Work instruction
Omit all pictures, and print word for word only the lines from the one containing "ドラッグストア・量販店" through the end of the data.

##### Material for the task

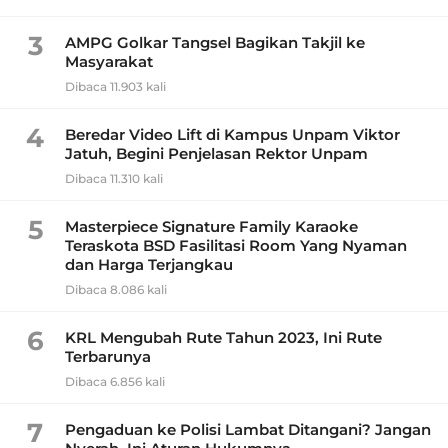
3
AMPG Golkar Tangsel Bagikan Takjil ke
Masyarakat
Dibaca 11.903 kali
4
Beredar Video Lift di Kampus Unpam Viktor
Jatuh, Begini Penjelasan Rektor Unpam
Dibaca 11.310 kali
5
Masterpiece Signature Family Karaoke
Teraskota BSD Fasilitasi Room Yang Nyaman
dan Harga Terjangkau
Dibaca 8.086 kali
6
KRL Mengubah Rute Tahun 2023, Ini Rute
Terbarunya
Dibaca 6.856 kali
7
Pengaduan ke Polisi Lambat Ditangani? Jangan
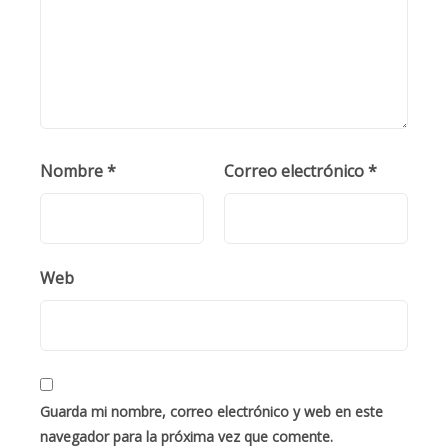
Nombre
*
Correo electrónico
*
Web
Guarda mi nombre, correo electrónico y web en este
navegador para la próxima vez que comente.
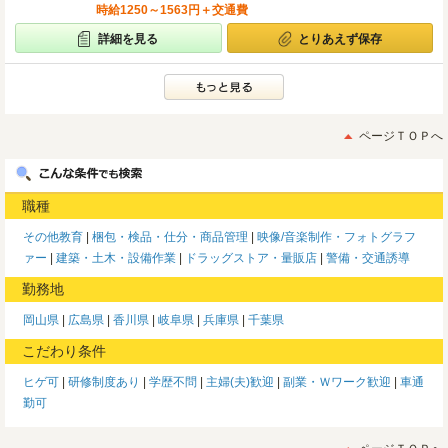
時給1250～1563円＋交通費
詳細を見る
とりあえず保存
ページＴＯＰへ
職種
その他教育
梱包・検品・仕分・商品管理
映像/音楽制作・フォトグラフ
ァー
建築・土木・設備作業
ドラッグストア・量販店
警備・交通誘導
勤務地
岡山県
広島県
香川県
岐阜県
兵庫県
千葉県
こだわり条件
ヒゲ可
研修制度あり
学歴不問
主婦(夫)歓迎
副業・Ｗワーク歓迎
車通
勤可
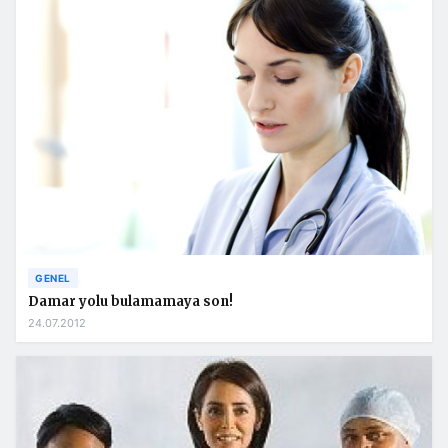
GENEL
Damar yolu bulamamaya son!
24.07.2012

##########

Output
ドラッグストア・量販店
警備・交通誘導
勤務地
岡山県
広島県
香川県
岐阜県
兵庫県
千葉県
こだわり条件
ヒゲ可
研修制度あり
学歴不問
主婦(夫)歓迎
副業・Ｗワーク歓迎
車通
勤可
GENEL
Damar yolu bulamamaya son!
24.07.2012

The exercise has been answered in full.